I also shopped at Game's Farmers Market on Harpersville Road in Newport News. This is a no-frills, no-nonsense, great people, even better prices kind of family operation. No one in town can touch the quality or the price on their meats. Today I picked up a pork picnic cut for slow cooking for $5,87, ground beef for $1.81 and chicken thighs for $1.73. Game's also has Chex brand cereals at $2 a box. Once an item is placed on sale here, it stays on sale until all that particular stock is gone - a nice touch.
Will the meals really be any good?
Outside of any limitations found in my cooking skills, the menu is looking good:
Breakfasts: Baked oatmeal with fruit and cream, scrambled eggs western style, cereal, potato, cheese and egg frittata
Lunches: Homemade cream of celery soup, homemade onion soup, PB&J sandwiches, pimento cheese sandwiches, tuna salad and egg salad
Dinners: Pork barbecue with coleslaw, spaghetti with meat sauce, stuffed cabbage rolls, pork fried rice and vegetable stir fry, onion, mushroom and cheese quiche, baked chicken with roasted vegetables, chicken pot pies
Desserts to tide over the sweeties in the house: brownies, homemade vanilla pudding, homemade cream puffs (filled with cream and leftover pudding), bread pudding, cuccidatti cookies (fig and date filled pastry cookies; my aunt sent us a dried fruit plate for Christmas)

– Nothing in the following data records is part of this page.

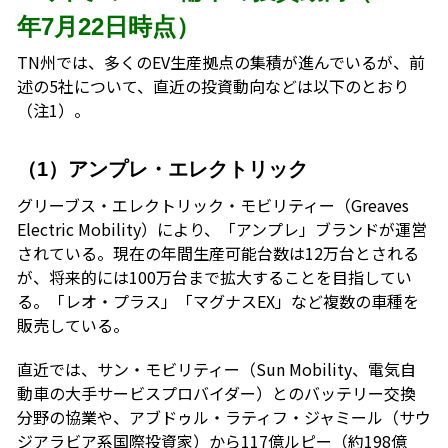
年7月22日時点）
TN州では、多くのEV生産拠点の集積が進んでいるが、前
述の5社について、直近の投資動向などは以下のとおり
（注1）。
（1）アンプレ・エレクトリック
グリーブス・エレクトリック・モビリティー（Greaves
Electric Mobility）により、「アンプレ」ブランドが運営
されている。現在の年間生産可能台数は12万台とされる
が、将来的には100万台まで拡大することを目指してい
る。「レオ・プラス」「マグナスEX」など複数の車種を
販売している。
直近では、サン・モビリティー（Sun Mobility、電気自
動車の大手サービスプロバイダー）とのバッテリー交換
分野の協業や、アブドゥル・ラティフ・ジャミール（サウ
ジアラビア系国際投資家）から117億ルピー（約198億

Always available: fruits and vegetable for juices as well as raw for nibbles
The biggest expenditure just may be time. I like to spend a Sunday afternoon in the kitchen - it's a warm, welcoming world on a cold day. I also work a second job and an afternoon free can be difficult to schedule - as I'm sure it is for many Savvy Readers with children and other responsibilities.
Over the next few weeks, I will also look at ways to keep the budget to the $50 mark while using some prepared foods and/or finding additional shortcuts to cooking.
As always, your comments are more than welcome - we Savvy Shoppers need to band together!
Happy hunting, good eating, better living to all!